F31.0

Bipolar disorder, current episode hypomanic

Bipolar disorder, current episode hypomanic, is a clinical manifestation of Bipolar II disorder or Bipolar I disorder where the patient is currently experiencing a period of abnormally and persistently elevated, expansive, or irritable mood. Unlike a full manic episode, a hypomanic episode lasts at least four consecutive days and is present most of the day, nearly every day. The episode represents a clear change in functioning that is uncharacteristic of the individual when not symptomatic, but it is not severe enough to cause marked impairment in social or occupational functioning or to necessitate hospitalization. Critically, if there are psychotic features, the episode is, by definition, manic rather than hypomanic. Patients must have a history of at least one major depressive episode to meet the diagnostic criteria for Bipolar II, while Bipolar I requires at least one lifetime manic episode.

Clinical Symptoms

  • Persistent elevated, expansive, or irritable mood
  • Abnormally increased activity or energy levels
  • Inflated self-esteem or grandiosity
  • Decreased need for sleep (feeling rested after only 3 hours)
  • Pressured speech or being more talkative than usual
  • Flight of ideas or subjective experience of racing thoughts
  • Distractibility (attention drawn too easily to unimportant external stimuli)
  • Increased goal-directed activity (socially, at work/school, or sexually)
  • Psychomotor agitation
  • Excessive involvement in activities with high potential for painful consequences (e.g., spending sprees, sexual indiscretions)
  • Change in functioning observable by others
  • Absence of psychotic features (delusions or hallucinations)

Common Causes

  • Genetic predisposition (high heritability among first-degree relatives)
  • Neurochemical imbalances involving dopamine, serotonin, and norepinephrine
  • Dysregulation of the hypothalamic-pituitary-adrenal (HPA) axis
  • Structural brain abnormalities in the prefrontal cortex and amygdala
  • Disruption of circadian rhythms or sleep-wake cycles
  • Environmental stressors or major life events acting as triggers
  • Substance use or withdrawal (though the episode must persist beyond the physiological effects)
  • Side effects of certain medications, such as antidepressants or corticosteroids

Documentation & Coding Tips

Distinguish between hypomania and mania by assessing for psychotic features and functional impairment.

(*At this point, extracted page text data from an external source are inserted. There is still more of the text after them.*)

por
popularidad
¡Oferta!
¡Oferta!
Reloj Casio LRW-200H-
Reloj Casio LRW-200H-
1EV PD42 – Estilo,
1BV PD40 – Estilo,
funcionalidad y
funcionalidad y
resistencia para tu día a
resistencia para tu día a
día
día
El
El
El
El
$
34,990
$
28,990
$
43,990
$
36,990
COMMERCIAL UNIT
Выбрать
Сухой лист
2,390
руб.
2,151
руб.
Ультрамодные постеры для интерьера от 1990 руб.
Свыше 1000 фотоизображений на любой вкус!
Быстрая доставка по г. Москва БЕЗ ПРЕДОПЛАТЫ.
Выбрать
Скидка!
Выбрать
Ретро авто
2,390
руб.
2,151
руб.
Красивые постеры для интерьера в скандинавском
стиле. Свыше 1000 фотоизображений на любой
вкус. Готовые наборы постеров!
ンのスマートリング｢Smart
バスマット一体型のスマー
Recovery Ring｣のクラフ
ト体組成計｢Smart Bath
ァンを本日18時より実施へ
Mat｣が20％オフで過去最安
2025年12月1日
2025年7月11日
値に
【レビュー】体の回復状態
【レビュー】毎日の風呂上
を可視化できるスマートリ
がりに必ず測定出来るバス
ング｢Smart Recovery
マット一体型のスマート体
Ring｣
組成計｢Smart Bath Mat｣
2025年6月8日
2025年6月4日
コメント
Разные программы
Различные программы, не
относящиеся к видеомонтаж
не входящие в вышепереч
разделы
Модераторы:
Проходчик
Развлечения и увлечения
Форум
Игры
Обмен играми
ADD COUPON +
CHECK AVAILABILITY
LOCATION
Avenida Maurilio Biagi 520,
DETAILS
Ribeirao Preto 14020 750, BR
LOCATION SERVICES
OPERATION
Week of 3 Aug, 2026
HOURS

Example: Patient presents with a 5-day history of increased energy, pressured speech, and decreased need for sleep (3 hours/night). Unlike previous manic episodes, there are no hallucinations or delusions present, and the patient remains able to work without significant social impairment. Diagnosis is Bipolar I disorder, current episode hypomanic (F31.0). Status: Chronic, stable but symptomatic. Plan: Continue Lithium 600mg BID and monitor serum levels.

Billing Focus: Documentation must explicitly state the absence of psychotic features and the lack of severe functional impairment or hospitalization to support F31.0 over F31.1.

Document the specific duration of symptoms to meet DSM-5-TR and ICD-10 criteria.

Example: The patient reports a distinct period of persistently elevated and expansive mood lasting exactly 6 days. Symptoms include flight of ideas and increased goal-directed activity in the workplace. Patient has no history of hospitalization during this timeframe. This represents a current hypomanic episode of Bipolar I disorder (F31.0). Risk: Moderate due to history of previous depressive crashes.

Billing Focus: Identify the episode as current to justify the use of F31.0 rather than a code for Bipolar disorder in remission.

Incorporate comorbid conditions such as substance use or anxiety disorders which are common in Bipolar I.

Example: Patient with known Bipolar I disorder currently experiencing a hypomanic episode (F31.0). Patient also reports increased frequency of Generalized Anxiety Disorder (F41.1) symptoms during this phase. Patient denies current alcohol or drug use, confirmed by negative UDS. Clinical complexity is increased due to the interaction of the mood state and anxiety.

Billing Focus: Reporting comorbidities like F41.1 alongside F31.0 justifies a higher level of Medical Decision Making (MDM).

Clarify the Bipolar type (I vs II) when using hypomania codes.

Example: Patient has a primary diagnosis of Bipolar I disorder. Currently presenting with a hypomanic episode (F31.0) characterized by irritability and distractibility. Note that the patient has a prior history of a full manic episode requiring inpatient stabilization in 2022, confirming the Bipolar I designation despite the current hypomanic level of symptoms.

Billing Focus: Consistency between the Bipolar type (F31 series) and the current episode description is vital for audit defense.

Document the impact of medications on the current episode status.

Example: Current episode: Hypomanic (F31.0). Patient is currently prescribed Quetiapine 200mg and Lamotrigine 100mg. Despite adherence, patient is experiencing breakthrough hypomanic symptoms including racing thoughts. No evidence of psychosis. Medication dosage adjustment required today. Chronic condition status: Active and fluctuating.

Billing Focus: Linking the diagnosis to medication management supports the use of E/M codes like 99214 for Moderate MDM.